### Task to carry out
Starting at the line with "observed pores on the mechanic" and ending at the line with "show is the best it can possibly be", print exactly the lines of the entries below. Pictures do not belong in the copy.

[Start of Attachment]

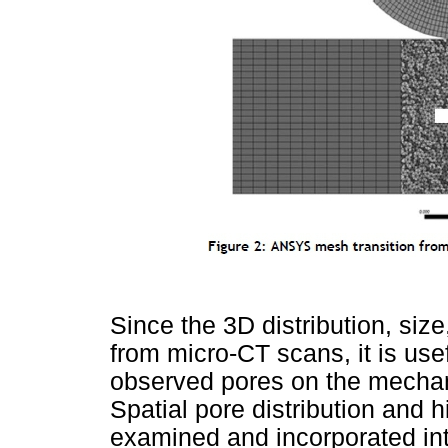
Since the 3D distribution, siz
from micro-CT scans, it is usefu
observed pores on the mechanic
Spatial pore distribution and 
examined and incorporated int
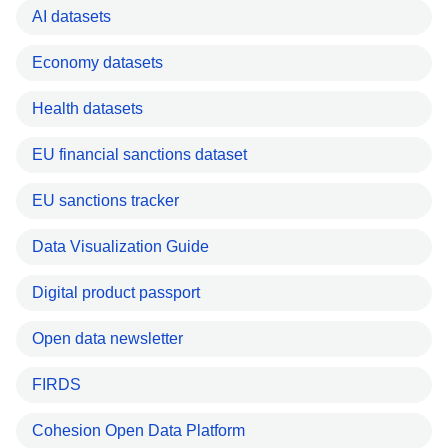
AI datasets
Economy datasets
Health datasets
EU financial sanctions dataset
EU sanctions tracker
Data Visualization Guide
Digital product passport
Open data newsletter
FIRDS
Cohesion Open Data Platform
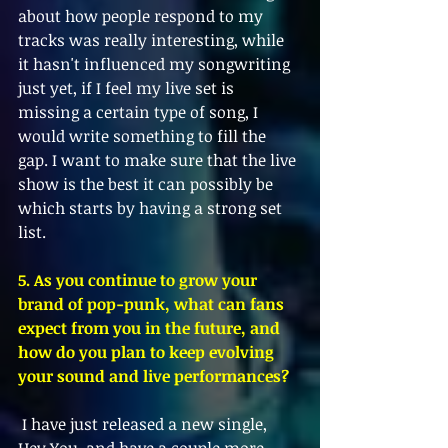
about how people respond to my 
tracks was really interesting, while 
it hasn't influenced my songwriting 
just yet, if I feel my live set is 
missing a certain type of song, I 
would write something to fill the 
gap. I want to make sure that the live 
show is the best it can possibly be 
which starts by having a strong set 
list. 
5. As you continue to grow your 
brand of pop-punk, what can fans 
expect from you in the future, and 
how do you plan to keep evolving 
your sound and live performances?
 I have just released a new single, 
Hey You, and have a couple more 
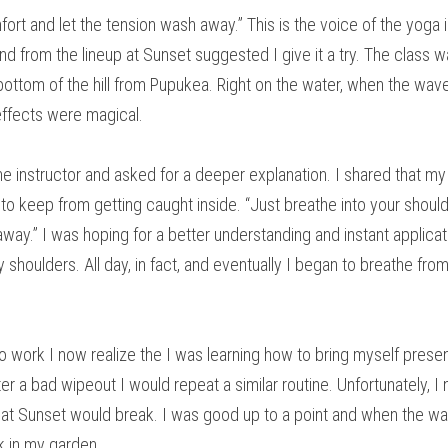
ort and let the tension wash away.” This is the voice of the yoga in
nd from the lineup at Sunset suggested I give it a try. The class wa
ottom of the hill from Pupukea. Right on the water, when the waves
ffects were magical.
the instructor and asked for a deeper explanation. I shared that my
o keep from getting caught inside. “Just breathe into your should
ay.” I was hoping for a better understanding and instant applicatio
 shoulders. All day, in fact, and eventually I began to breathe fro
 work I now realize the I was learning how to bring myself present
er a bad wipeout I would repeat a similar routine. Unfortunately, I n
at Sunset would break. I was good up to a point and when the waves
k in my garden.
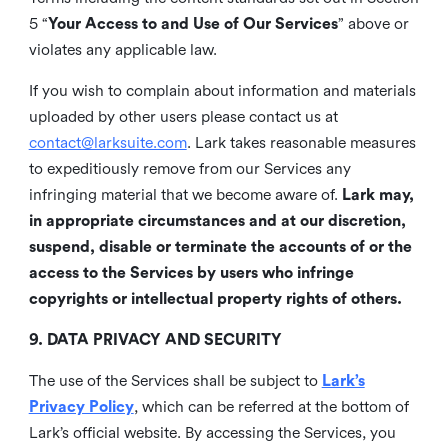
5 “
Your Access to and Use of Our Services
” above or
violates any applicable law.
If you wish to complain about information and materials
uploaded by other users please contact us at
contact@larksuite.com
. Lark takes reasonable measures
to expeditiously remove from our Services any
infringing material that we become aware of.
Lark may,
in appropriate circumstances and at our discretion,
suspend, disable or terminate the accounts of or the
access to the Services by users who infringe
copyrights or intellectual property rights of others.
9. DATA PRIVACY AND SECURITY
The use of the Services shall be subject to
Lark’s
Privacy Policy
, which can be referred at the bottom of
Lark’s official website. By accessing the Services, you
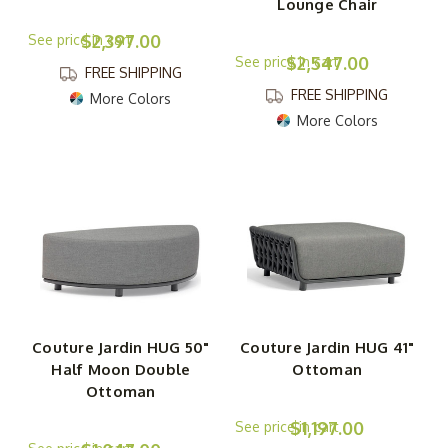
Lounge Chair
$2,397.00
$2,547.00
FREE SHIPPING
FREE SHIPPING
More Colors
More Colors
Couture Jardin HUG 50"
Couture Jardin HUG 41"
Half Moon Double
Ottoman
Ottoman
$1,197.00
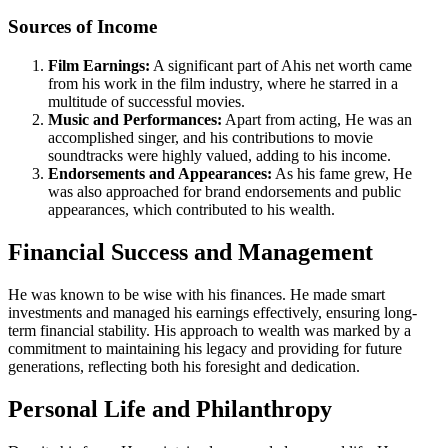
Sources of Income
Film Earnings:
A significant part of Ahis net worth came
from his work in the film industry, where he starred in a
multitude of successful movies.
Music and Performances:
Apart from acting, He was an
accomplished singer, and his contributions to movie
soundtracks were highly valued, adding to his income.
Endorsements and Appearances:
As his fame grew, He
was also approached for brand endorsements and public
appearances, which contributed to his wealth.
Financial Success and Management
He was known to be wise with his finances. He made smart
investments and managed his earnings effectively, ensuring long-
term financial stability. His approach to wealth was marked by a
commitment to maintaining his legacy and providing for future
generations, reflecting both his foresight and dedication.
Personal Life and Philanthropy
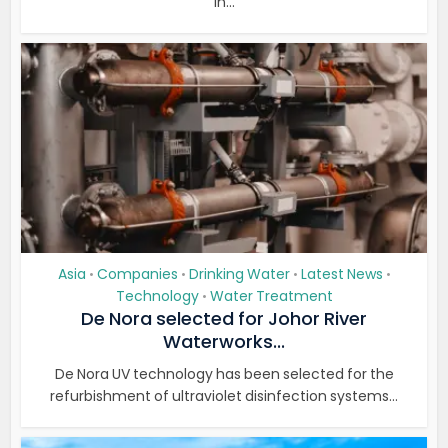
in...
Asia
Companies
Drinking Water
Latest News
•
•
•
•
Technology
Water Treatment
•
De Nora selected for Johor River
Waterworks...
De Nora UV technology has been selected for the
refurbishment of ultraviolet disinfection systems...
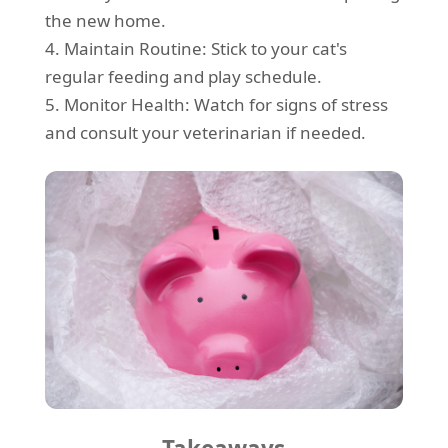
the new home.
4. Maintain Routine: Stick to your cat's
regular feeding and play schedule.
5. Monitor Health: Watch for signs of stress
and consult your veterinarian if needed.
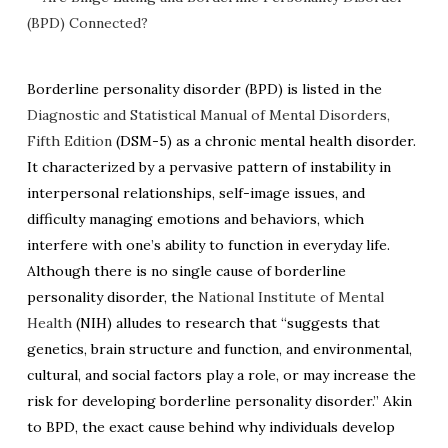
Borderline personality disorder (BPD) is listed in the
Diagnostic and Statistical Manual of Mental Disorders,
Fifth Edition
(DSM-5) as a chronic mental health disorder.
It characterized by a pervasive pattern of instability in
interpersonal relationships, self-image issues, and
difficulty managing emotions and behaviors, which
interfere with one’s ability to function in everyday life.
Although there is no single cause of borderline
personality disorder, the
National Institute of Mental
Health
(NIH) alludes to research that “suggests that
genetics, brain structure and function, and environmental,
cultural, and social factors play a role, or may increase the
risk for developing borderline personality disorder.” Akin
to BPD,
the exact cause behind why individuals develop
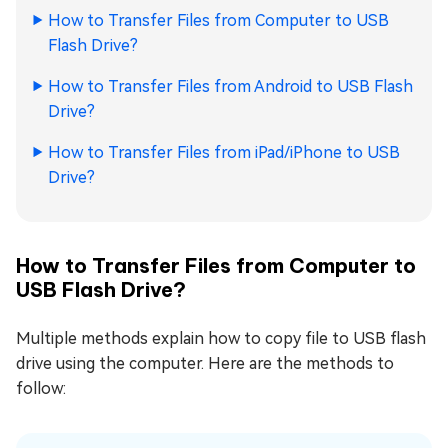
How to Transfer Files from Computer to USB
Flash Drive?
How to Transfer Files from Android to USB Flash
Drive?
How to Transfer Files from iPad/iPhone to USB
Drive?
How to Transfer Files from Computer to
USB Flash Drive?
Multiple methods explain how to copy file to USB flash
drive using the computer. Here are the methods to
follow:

[End of Attachment]

### Response to the task
observed pores on the mechanic
Spatial pore distribution and 
examined and incorporated int
AI datasets
Economy datasets
Health datasets
EU financial sanctions dataset
EU sanctions tracker
Data Visualization Guide
Digital product passport
Open data newsletter
FIRDS
Cohesion Open Data Platform
about how people respond to my 
tracks was really interesting, while 
it hasn't influenced my songwriting 
just yet, if I feel my live set is 
missing a certain type of song, I 
would write something to fill the 
gap. I want to make sure that the live 
show is the best it can possibly be 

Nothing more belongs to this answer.